This is a great way to practice your diaper-sewing skills before venturing into more expensive fabrics or even buying the more specific diaper-sewing supplies.
For this you can use new or recycled flannel, a flour sack towel, or really any absorbent woven fabric or fleece (poly or natural fibers). Starting with more stretchy fabric is harder unless you have a walking foot or are very practiced already with sewing stretchy fabrics. You can also use any sewing machine needle for something like this.
Choose the pattern you want to use and cut an inner and outer fabric piece.
* If you were going to apply snaps or velcro to the front of the outer, you would cut a piece of fabric for reinforcement and apply them now.
Lay the pieces with their faces inward towards each other.
Clip or pin them together, faces in.
I use a fairly wide stitch for the initial sewing.
Lower your needle into the front edge about 2/3 across the body.
Sew forward a few stitches and then reverses your direction for a few stitches.
Continue sewing forwards again and proceed to sew around the outer edge of the body.
I use the edge of my sewing foot to keep my distance from the fabric edge consistent.
When you get to the opposite side of the front again, sew back and forth for a few stitches again.
Sewn around the outer edges:
This will be your turning hole.
** For many types of pocket diapers, you would sew all the way around and turn through your pocket opening.
Reach your hand inside and pull the wings through.
I reach my hand back inside to push all my edges out evenly.
Now to sew your elastic casings. I use a little bit shorter of a stitch length.
Make sure the edges are pressed cleanly, and lower your needle to the correct width for your elastic casings.
Begin sewing back and forth a few stitches and then the length of your casing channel.
Finish it off the same way.
Repeat for your other elastic casing channels.
Now select your elastic. I used 3/8" polyester braided with a bodkin. You can use any elastic for your practice diapers though, and a safety pin works great as well!
Feed your elastic into your casing channel.
I feed with the outer fabric up so I can guide the elastic OVER the inside turned fabric edge and against the outer edge. This proves helpful when sewing PUL diapers later on and to stop little things like twisted elastics and unevenly puckered edges.
Feed the elastic all the way to just past the end of the casing channel.
Shorten the stitch length a bit more.
Remove your bodkin or safety pin.
Stretch your elastic so that you can still pull the fabric all the way straight but with good tension. I pinned it here to show, but once you are practiced, you won't need to pin through your materials.
Sew back and forth to secure, and then trim your elastic to about 1/2" from the end of the casing.
Repeat on the other side and fold over to measure against the first side before securing to get even leg openings. Then sew in the back elastic. I don't tighten the back elastic as much as the legs.

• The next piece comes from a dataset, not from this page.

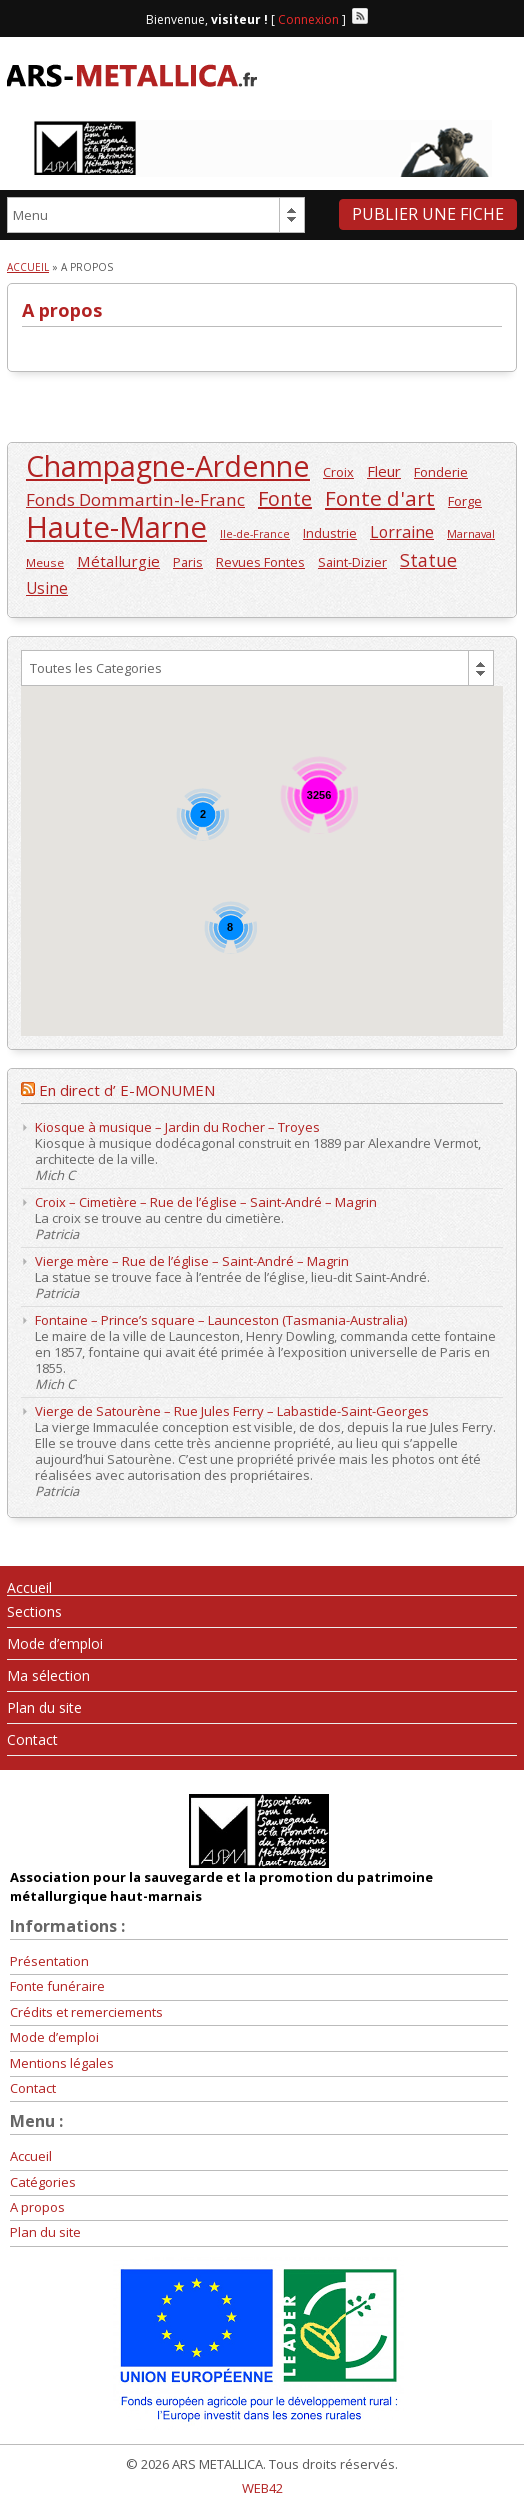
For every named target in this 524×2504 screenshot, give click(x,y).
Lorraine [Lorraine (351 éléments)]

Once the elastics are installed and the bodkin or safety pin is removed, we are ready to close up our turning hole. Fold the fabric edges evenly inward.
Clip or pin closed.
Close your hole while top-stitching.
Finish top-stitching around the front and the wings.
Your basic practice fitted diaper is complete.
Very useful with added absorbency like a trifolded prefold.
You can even sew in or snap-in a soaker after-the-fact.
Most flannel is not snappiable, but you can use pins or even sew on hook and loop (like velcro.) However, a flour sack towel or fleece usually IS snappiable.
Adjust the size/rise by just folding over the front.